You see that the number of constituent tensors is now $7$. In practice, we might wish to exclude higher order terms in order to save memory.

Now we have created the decomposition. Let's use the decomposition. Suppose I have a sample of people:

1. sex=1, race=1, smoking=1
2. sex=0, race=3, smoking=0
3. sex=0, race=2, smoking=1
4. sex=1, race=0, smoking=1

 and I want to retrieve the effect values of $\vec{\beta}$ for these people. The `Decomposed` class takes care of this lookup

In [7]:
indices = [
    [1, 1, 1],
    [0, 3, 0],
    [0, 2, 1],
    [1, 0, 1]
]

beta_effective = beta.query(indices)
print(beta_effective.shape)



(4, 100)


You see that I have $4 \times 100$ values that are returned, where each row corresponds to the regression parameter vector for each of the people.

# Parameter batches

TFP works on parameters in sample batches. The `Decomposed` class handles batching. Let's generate a batch of size $5$ of the component tensors that add to $\vec{\beta}$:

In [8]:
t, l = beta.generate_tensors(batch_shape=[5])
print([f"{k}: {v.shape}" for k, v in t.items()])

['beta__: (5, 1, 1, 1, 100)', 'beta__smoking: (5, 1, 1, 2, 100)', 'beta__race: (5, 1, 5, 1, 100)', 'beta__race_smoking: (5, 1, 5, 2, 100)', 'beta__sex: (5, 2, 1, 1, 100)', 'beta__sex_smoking: (5, 2, 1, 2, 100)', 'beta__sex_race_smoking: (5, 2, 5, 2, 100)']


now let's query the batched parameter to get batched effective values:

In [9]:
beta.set_params(t)
effective_batched = beta.query(indices)
print(effective_batched.shape)


(5, 4, 100)


So you see that for each of the 4 people we have a batch of size 5, of the vector $\vec{\beta}$.

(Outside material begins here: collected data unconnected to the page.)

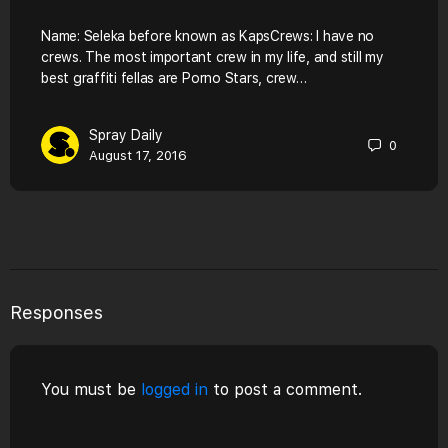
Name: Seleka before known as KapsCrews: I have no
crews. The most important crew in my life, and still my
best graffiti fellas are Porno Stars, crew…
Spray Daily
0
August 17, 2016
Responses
You must be
logged in
to post a comment.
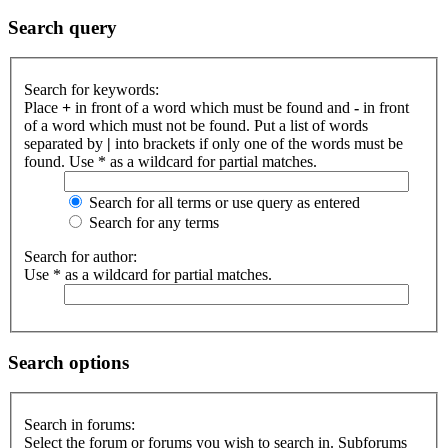
Search query
Search for keywords:
Place
+
in front of a word which must be found and
-
in front
of a word which must not be found. Put a list of words
separated by
|
into brackets if only one of the words must be
found. Use * as a wildcard for partial matches.
Search for all terms or use query as entered
Search for any terms
Search for author:
Use * as a wildcard for partial matches.
Search options
Search in forums:
Select the forum or forums you wish to search in. Subforums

# Inflating and deflating the indices

Tensorflow has an intrinisic limitation in the tensor rank allowed in its most basic operations. To get around this limitation, we can inflate and deflate the interaction index dimensions. Let's take a look at generating deflated constituent parameters and inflating them:

In [10]:
t, n = beta.generate_tensors(batch_shape=[5], flatten_indices=True)
print([f"{k}: {v.shape}" for k, v in t.items()])

['beta__: (5, 1, 100)', 'beta__smoking: (5, 2, 100)', 'beta__race: (5, 5, 100)', 'beta__race_smoking: (5, 10, 100)', 'beta__sex: (5, 2, 100)', 'beta__sex_smoking: (5, 4, 100)', 'beta__sex_race_smoking: (5, 20, 100)']


So you see here that the middle axes corresponding to the interaction indices has collapsed into a single axis in each of the parameter tensors. To re-inflate, we have the method:

In [11]:
t1 = beta.inflate_indices(t)
print([f"{k}: {v.shape}" for k, v in t1.items()])

['beta__: (5, 1, 1, 1, 100)', 'beta__smoking: (5, 1, 1, 2, 100)', 'beta__race: (5, 1, 5, 1, 100)', 'beta__race_smoking: (5, 1, 5, 2, 100)', 'beta__sex: (5, 2, 1, 1, 100)', 'beta__sex_smoking: (5, 2, 1, 2, 100)', 'beta__sex_race_smoking: (5, 2, 5, 2, 100)']


And all is good in the world. Happy 2022!